In the first reading to the Romans, he reminds us that by faith and baptism, we have died to sin, and are now called to live “as slaves to righteousness for sanctification.” That brings to the fore the whole process of theosis or divinization to which faith in Christ calls us. St. Paul mentions “sanctification” a second time, with the teaching that the goal is the experience of eternal life in Christ Jesus our Lord as a free gift.
This is all based on the two-fold mission of Jesus as the Messiah – to redeem and to sanctify; to forgive and to heal. When we come to Jesus in a spirit of repentance to receive his unconditional love as forgiveness, and humbly ask him to also heal our painful emotions, defects of character and addictions, we are being transformed into his image and likeness. That is called theosis, divinization, and leads to that experience of eternal life in Christ Jesus, not just after we die, but today, here and now – what is called realized eschatology, or heaven happening to us already.
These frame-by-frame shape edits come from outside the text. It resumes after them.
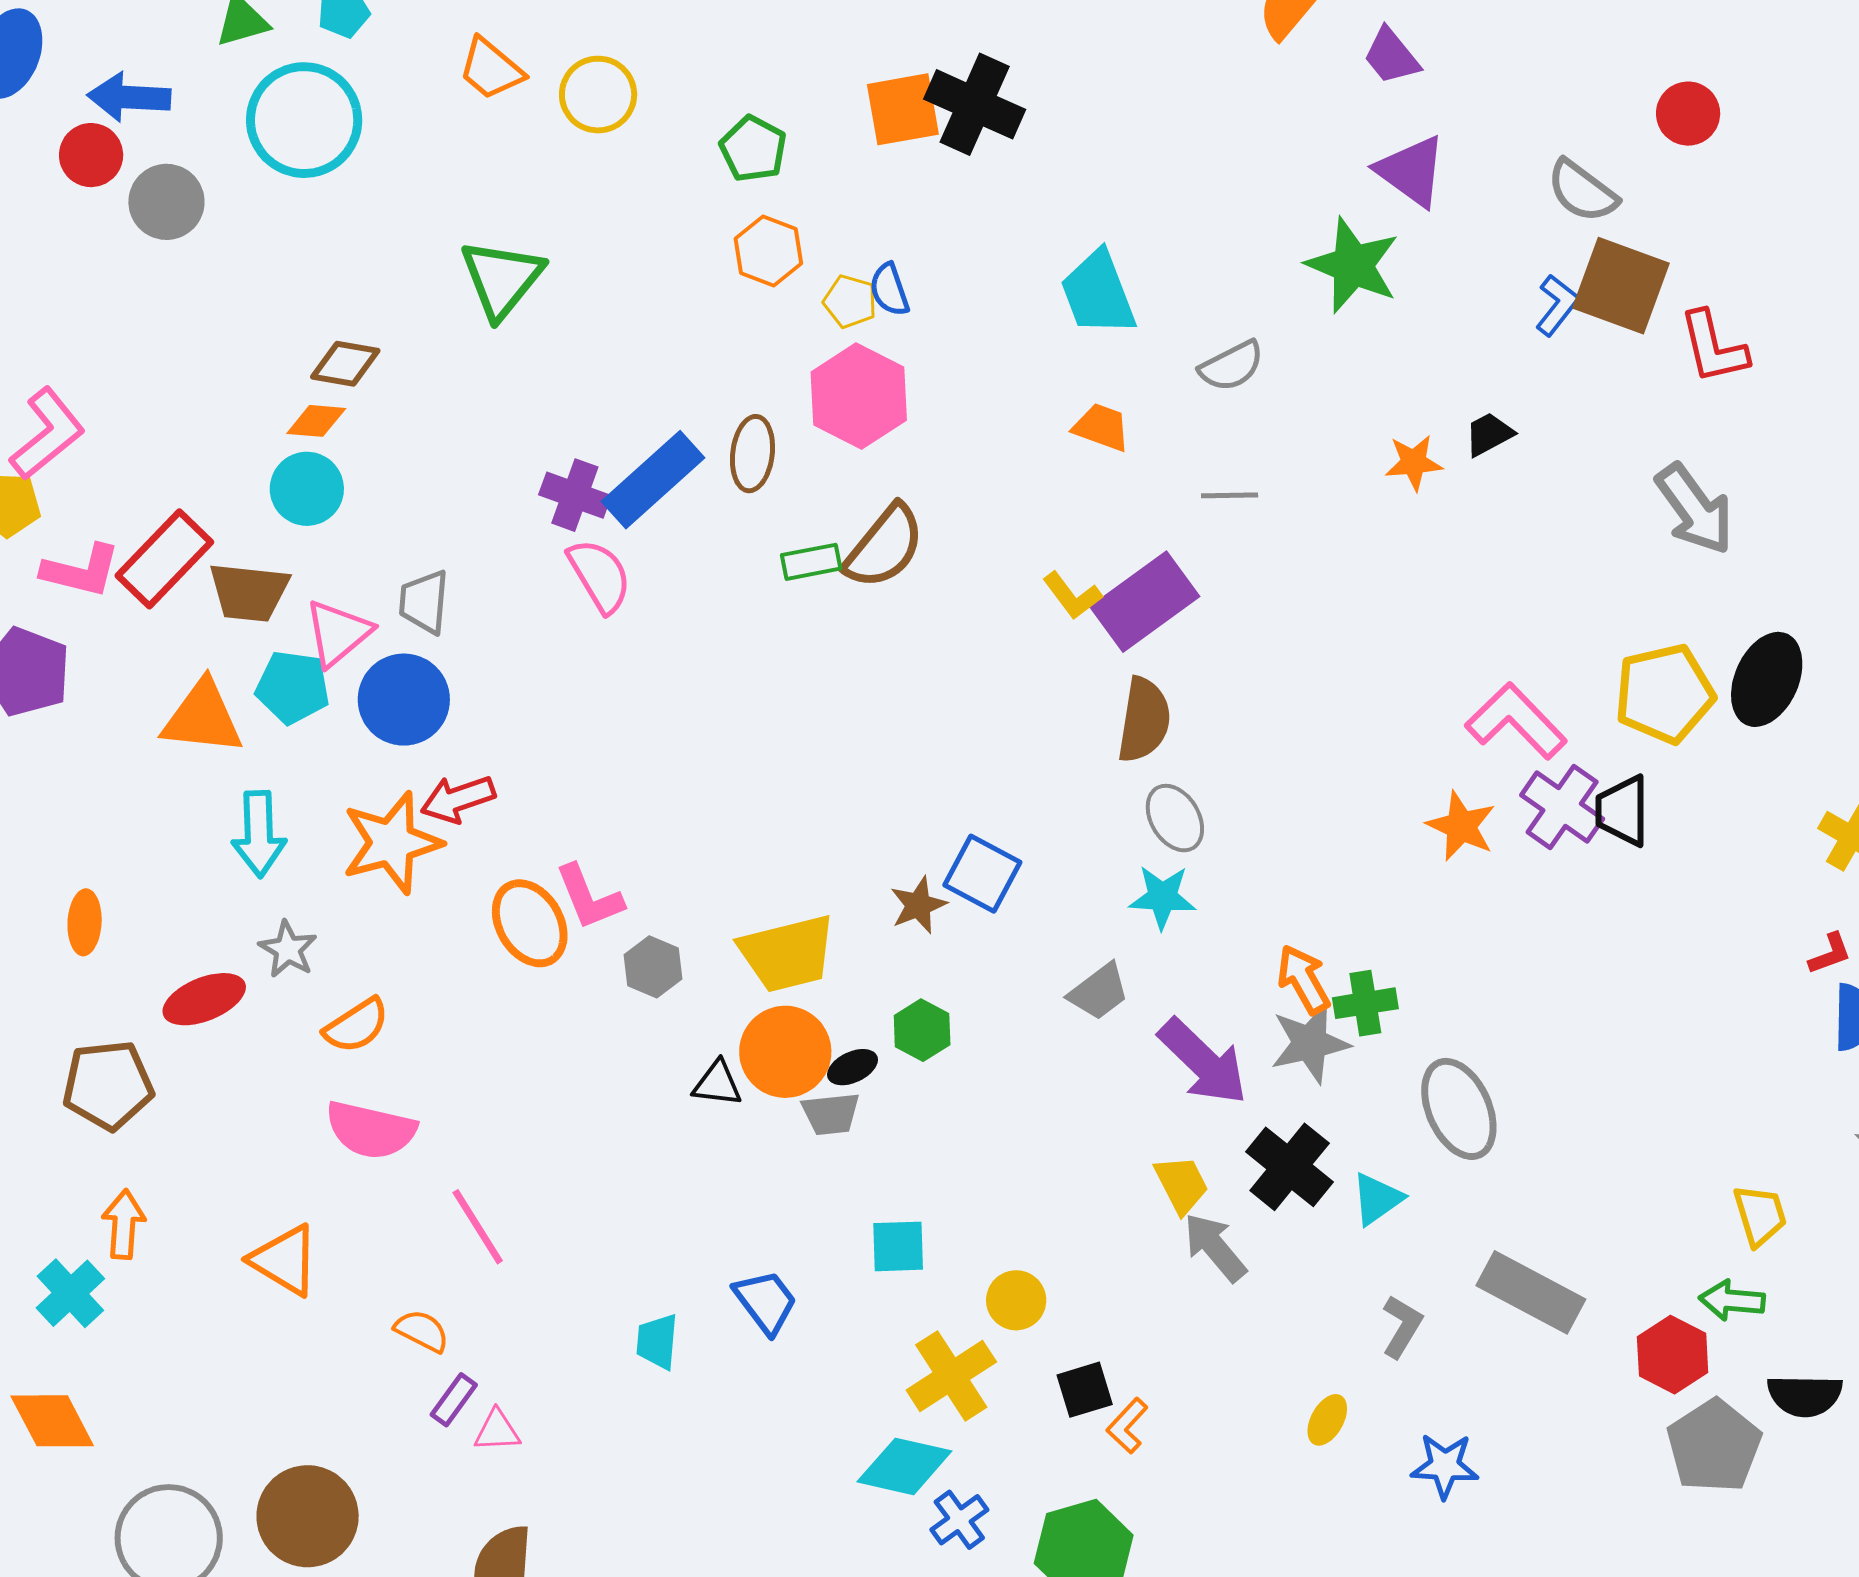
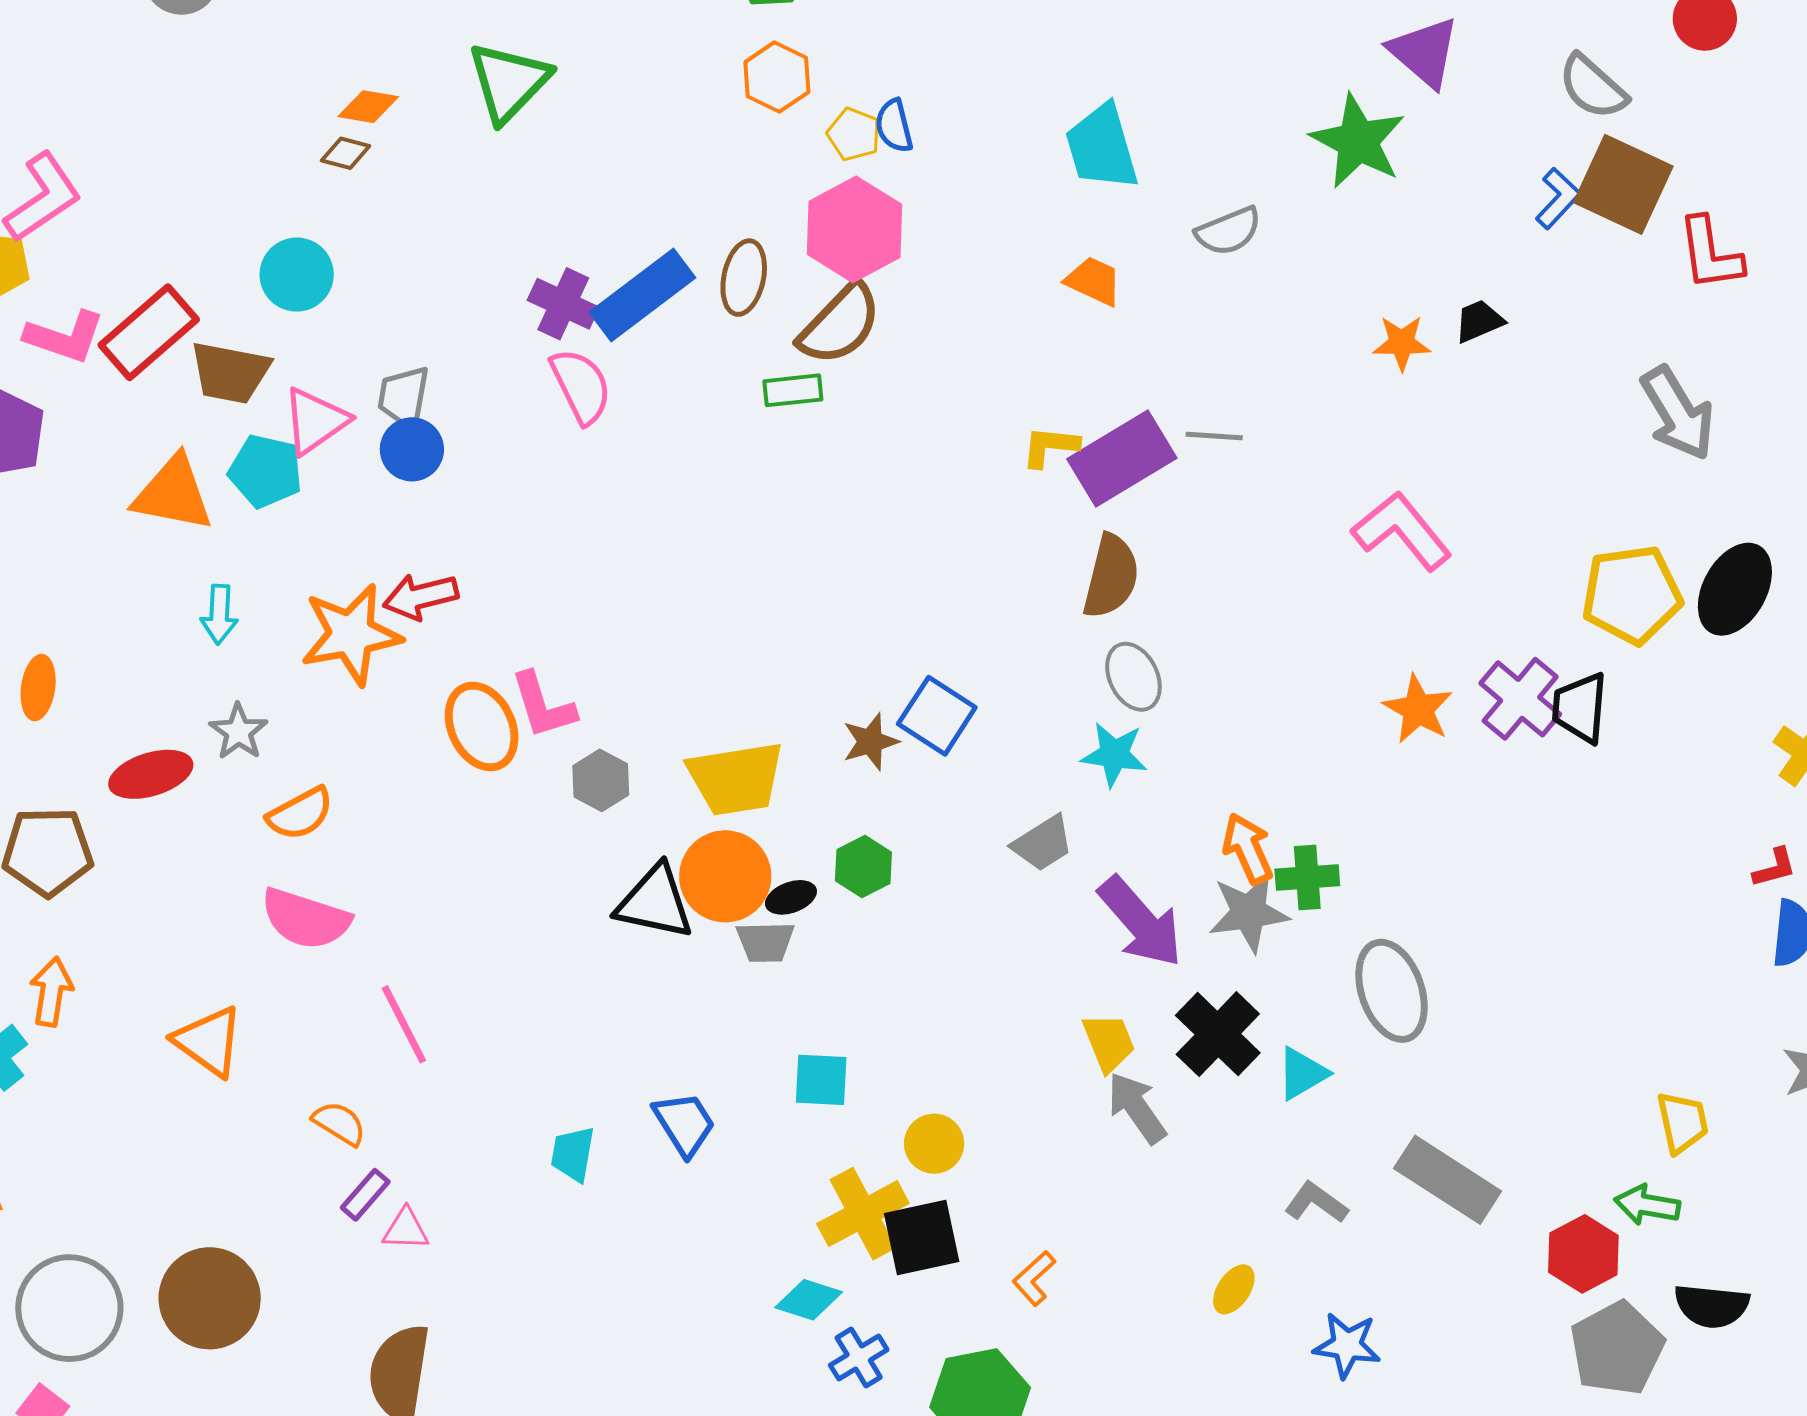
brown diamond: (345, 364) -> (346, 153), size x0.7
orange diamond: (316, 421) -> (368, 107), moved
gray line: (1230, 495) -> (1214, 436), moved
brown semicircle: (884, 547) -> (840, 324), moved
yellow L-shape: (1072, 596) -> (1050, 446), turned 128
blue circle: (404, 700) -> (412, 449), moved, size x0.7
pink L-shape: (1516, 721) -> (1402, 531), moved
cyan arrow: (259, 834) -> (219, 614), size x0.7
black triangle: (717, 1084) -> (655, 902), size x1.6
gray L-shape: (1402, 1326) -> (1316, 1203), turned -90
black square: (1085, 1390) -> (922, 1237), moved, size x1.4
cyan diamond: (904, 1466) -> (809, 1300), size x0.7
That is the fire Jesus came to bring to the earth, and that Bishop Barron is trying to help spread. That fire could refer to the eternal life Jesus longs to share with us, as well as be compared to the fire clearing the way for something new to be built.
The baptism Jesus mentions and longs to undergo (actually, a second baptism), I believe refers to his passion and death awaiting him, that he trusts will lead to resurrection and the gift of new eternal life for us. Jesus goes on to say when we are grounded in our faith in him, and rooted in his word, we will have what it takes to face any persecution or resistance (our own second baptism) that will come from those who do not believe and who resist this call to repentance and change.
The Eucharist is a foretaste of that eternal life and joy, even now, and an experience of forgiveness and healing through Word and sacrament.
So, may our celebration motivate us to be on fire with God’s love, rooted in God’s Word, on a healing journey, sharing in eternal life even now, and ready to suffer for our faith and for Christ.